Hi Arthur,
Another fine poem! Strong and powerful! I took it on the bus today, then
kept glimpsing at it walking between offices and shops with a wide "I've
seen this! I know this!" grin on my face! Hey:
“Moss-sodden, lush, under dripping birches,
or pale as a picked bone, isled with lichen,
they stride up flanks of fells, true to contour.”
is so envy-makingly good!
But the next couplet seems too wordy to me, and again, it confuses me with
its collusions of words. I sort of sense there’s too much there! I mean I
find one word gives me enough to play with (and because the word seems to
get crowded out by the others) I can’t pause long enough to get enough from
it. For instance the word “loom” reminds me of the mill towns that occupy
the valleys that some of these walls touch... so I may want a couplet that
lingers on the image that particular word gives me: like (ahem) “Their
threads are warp and weft beyond (above?) mill towns/ weaving the grass and
bracken, grim and dour.” I know that’s not the best couplet in the world –
but this isn’t my poem! (& then, if I don’t like the rhyme, I’d consider
finding another word instead of “lichen” – but I sense I could use the words
“pale green” or just “green” or “some-other-adjective-green” (or something
altogether different – even tho “isled with lichen” is brill – it may have
to go!). I’m just trying to get the poem to talk back to me – say what it
can say instead of it feeling like a jacket with every pocket crammed so
solidly with everything it might need that I then can’t fasten it up
properly.
And OK, I accept that you might have initially thought the word “loom” to
mean “very-big-and-leaning-over” but words play with other meanings once
they get into poems. And, when the sentence gets to its end, they seem too
long, and thin, and everywhere, to be “like” sentries to me! And there’s
lots of other words that may want to be stretched out like blu-tak, become
malleable and stretchy and sticky, so other words adhere to them: you’ve got
sinuous (sinews...), sweep, bar... (and I'm already thinking of other images
connected with...)
Then, I guess, because mill towns are nearer the gritstone outcrops, I may
have to modify the 2nd line and get rid of “limestone” – and that may modify
or change the phrase “piece and parcel out” which
says two huge things they do (but the line may stretch this out with
something that’s let’s us recognise this more clearly). If it were my poem I
wouldn’t mind doing this because the word “limestone” also comes as a
surprise (it seems tacked on, and seems to belong to the line above far more
than it does in this line!). And I almost feel like saying they’re different
walls! (With different stone, different colours, built to confine different
breeds of cows and sheep, quarried from different landscapes...). And
because it's your poem you might have heard a whisper here, you might think
the same too...
And the line “Sack-draped backs hunched under the drench of centuries” is so
good! Wow! (I guess I like it all the more because it doesn’t just state
things, like “piece and parcel out,” does. It uses other words too! Like a
stone-waller with his stones, the wordds seem laid with care. But in the
next line the phrase “bent to deny” puzzles me... (deny what?).
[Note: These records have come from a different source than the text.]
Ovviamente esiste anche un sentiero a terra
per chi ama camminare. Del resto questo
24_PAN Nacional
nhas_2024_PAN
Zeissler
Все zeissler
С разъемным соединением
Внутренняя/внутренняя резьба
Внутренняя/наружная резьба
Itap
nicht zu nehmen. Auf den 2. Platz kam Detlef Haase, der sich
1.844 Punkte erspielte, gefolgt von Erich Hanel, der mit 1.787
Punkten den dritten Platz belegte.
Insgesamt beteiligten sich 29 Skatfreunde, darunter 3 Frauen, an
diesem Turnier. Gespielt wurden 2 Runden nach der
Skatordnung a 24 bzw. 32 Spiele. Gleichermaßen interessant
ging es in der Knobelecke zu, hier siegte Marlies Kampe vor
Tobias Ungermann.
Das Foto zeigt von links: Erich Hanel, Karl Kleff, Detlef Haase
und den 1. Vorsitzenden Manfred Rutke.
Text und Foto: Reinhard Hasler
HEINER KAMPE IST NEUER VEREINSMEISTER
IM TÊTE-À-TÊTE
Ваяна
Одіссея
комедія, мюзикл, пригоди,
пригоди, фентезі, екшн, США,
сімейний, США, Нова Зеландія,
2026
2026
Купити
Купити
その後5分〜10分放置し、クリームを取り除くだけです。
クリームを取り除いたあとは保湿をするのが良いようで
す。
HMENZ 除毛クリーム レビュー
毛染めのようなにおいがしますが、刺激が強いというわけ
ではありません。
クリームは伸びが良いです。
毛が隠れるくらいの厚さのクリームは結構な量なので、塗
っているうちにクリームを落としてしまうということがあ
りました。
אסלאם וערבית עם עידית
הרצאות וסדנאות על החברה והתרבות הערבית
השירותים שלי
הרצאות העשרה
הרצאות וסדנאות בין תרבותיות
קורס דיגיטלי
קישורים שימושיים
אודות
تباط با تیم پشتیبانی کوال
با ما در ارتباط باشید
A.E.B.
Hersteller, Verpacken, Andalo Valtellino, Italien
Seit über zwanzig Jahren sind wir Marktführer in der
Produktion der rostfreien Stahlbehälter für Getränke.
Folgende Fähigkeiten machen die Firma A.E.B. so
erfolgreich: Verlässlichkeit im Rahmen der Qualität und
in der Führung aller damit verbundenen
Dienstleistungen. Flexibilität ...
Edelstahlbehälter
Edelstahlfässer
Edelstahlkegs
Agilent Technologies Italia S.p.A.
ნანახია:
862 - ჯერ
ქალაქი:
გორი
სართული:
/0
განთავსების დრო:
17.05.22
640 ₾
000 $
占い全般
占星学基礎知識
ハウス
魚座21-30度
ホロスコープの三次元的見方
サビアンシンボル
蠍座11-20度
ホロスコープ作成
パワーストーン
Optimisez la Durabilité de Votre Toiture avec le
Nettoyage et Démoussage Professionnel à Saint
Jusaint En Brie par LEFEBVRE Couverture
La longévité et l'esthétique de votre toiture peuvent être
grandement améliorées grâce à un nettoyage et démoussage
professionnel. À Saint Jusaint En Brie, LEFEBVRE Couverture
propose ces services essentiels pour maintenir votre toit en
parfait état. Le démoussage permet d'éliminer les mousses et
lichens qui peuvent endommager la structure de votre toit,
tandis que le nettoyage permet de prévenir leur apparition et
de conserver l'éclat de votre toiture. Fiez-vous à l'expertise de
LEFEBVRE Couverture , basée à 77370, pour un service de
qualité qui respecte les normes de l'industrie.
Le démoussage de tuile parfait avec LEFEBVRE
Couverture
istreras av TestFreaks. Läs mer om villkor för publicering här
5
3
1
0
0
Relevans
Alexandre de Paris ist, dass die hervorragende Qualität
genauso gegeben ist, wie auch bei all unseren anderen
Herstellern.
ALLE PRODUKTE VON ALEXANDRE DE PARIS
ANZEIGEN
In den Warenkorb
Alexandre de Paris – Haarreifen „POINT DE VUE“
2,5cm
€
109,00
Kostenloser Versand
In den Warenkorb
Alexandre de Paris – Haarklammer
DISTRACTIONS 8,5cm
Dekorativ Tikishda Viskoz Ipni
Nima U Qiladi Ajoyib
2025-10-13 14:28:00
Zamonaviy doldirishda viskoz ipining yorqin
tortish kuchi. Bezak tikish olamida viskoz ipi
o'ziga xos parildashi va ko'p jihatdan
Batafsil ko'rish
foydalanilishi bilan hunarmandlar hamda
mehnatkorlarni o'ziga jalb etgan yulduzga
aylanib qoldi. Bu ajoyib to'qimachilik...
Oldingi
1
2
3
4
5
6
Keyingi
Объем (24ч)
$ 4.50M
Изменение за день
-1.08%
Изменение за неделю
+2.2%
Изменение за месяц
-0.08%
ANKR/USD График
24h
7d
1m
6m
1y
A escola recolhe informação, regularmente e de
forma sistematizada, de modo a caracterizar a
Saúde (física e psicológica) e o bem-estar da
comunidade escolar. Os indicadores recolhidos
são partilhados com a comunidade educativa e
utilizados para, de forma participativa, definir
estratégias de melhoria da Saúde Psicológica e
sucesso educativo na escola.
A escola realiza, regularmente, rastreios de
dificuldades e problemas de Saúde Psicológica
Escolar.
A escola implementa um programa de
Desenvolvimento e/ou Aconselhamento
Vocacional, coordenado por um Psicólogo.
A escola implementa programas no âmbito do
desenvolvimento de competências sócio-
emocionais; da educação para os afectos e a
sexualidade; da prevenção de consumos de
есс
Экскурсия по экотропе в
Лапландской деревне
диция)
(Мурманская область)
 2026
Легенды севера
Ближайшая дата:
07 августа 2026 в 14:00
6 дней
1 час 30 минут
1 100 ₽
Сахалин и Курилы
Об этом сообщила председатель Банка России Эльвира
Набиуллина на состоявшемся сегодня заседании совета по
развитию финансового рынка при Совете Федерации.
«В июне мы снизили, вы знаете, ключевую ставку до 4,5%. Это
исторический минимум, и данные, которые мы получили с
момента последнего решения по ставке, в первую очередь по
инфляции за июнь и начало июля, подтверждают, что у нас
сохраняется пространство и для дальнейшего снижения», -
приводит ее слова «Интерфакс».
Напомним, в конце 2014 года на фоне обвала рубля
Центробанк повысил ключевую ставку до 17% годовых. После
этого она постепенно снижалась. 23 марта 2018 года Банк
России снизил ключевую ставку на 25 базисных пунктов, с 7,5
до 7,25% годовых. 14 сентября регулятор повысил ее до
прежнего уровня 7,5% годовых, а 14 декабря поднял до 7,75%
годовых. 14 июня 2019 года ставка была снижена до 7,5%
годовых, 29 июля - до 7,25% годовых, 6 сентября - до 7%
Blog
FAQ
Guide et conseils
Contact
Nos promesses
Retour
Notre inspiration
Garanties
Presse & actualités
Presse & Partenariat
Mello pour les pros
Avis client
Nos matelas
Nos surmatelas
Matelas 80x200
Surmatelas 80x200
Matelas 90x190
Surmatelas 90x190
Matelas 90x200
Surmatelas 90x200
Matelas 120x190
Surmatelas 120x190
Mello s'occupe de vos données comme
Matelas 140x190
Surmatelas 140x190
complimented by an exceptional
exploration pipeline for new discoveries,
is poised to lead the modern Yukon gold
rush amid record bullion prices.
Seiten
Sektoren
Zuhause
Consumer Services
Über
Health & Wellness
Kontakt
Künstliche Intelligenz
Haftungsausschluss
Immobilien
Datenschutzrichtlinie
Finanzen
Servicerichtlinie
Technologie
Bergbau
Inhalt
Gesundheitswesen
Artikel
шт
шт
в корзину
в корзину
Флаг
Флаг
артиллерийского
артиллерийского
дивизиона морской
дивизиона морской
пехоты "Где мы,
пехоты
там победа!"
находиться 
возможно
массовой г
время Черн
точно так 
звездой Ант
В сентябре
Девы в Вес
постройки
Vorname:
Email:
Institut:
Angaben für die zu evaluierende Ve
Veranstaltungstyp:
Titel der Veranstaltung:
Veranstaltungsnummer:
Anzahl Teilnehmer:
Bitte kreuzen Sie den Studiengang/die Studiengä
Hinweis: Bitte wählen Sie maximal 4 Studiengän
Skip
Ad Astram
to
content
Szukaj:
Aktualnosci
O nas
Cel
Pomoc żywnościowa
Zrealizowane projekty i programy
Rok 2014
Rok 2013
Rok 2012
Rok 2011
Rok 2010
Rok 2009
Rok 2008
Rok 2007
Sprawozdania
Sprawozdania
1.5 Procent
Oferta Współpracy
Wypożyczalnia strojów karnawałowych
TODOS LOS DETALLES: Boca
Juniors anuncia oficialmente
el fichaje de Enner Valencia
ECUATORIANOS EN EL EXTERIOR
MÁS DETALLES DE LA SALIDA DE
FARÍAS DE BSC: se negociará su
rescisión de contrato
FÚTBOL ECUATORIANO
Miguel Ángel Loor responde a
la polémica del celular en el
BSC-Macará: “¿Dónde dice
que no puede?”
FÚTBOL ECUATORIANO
I guess you’re well familiar with Ted Hughes’ Remains Of Elmet, and Norman
Nicholson’s poems too. They each get to grips with stone walls. Like with
your poem here, there’s the feel and the weight of the walls and their
stones.
A fine read Arthur!
Bob
>From: Arthur <[log in to unmask]>
>Reply-To: The Pennine Poetry Works <[log in to unmask]>
>To: [log in to unmask]
>Subject: New sub: Dry Stone Walls
>Date: Mon, 18 Mar 2002 08:37:25 -0000
>
> Dry stone walls
>
>Harsh as the dialect, hewn from millstone grit
>or limestone they piece and parcel-out the shires.
>Wind-fingers probe between stones' ill-fit
>Moss-sodden, lush, under dripping birches,
>or pale as a picked bone, isled with lichen,
>they stride up flanks of fells, true to contour.
>The sinuous mass and loom and sweep of them
>bars the land like silent sentries, grim and dour.
>
>Some mammoth greed conceived this lift and haul
>heft and shift of a task, that bewilders,
>humbles us, such toil and craft in each wall.
>Sack-draped backs hunched under drench of centuries,
>men and stone, bent to deny, heaved like moles,
>to shape these monumental barriers.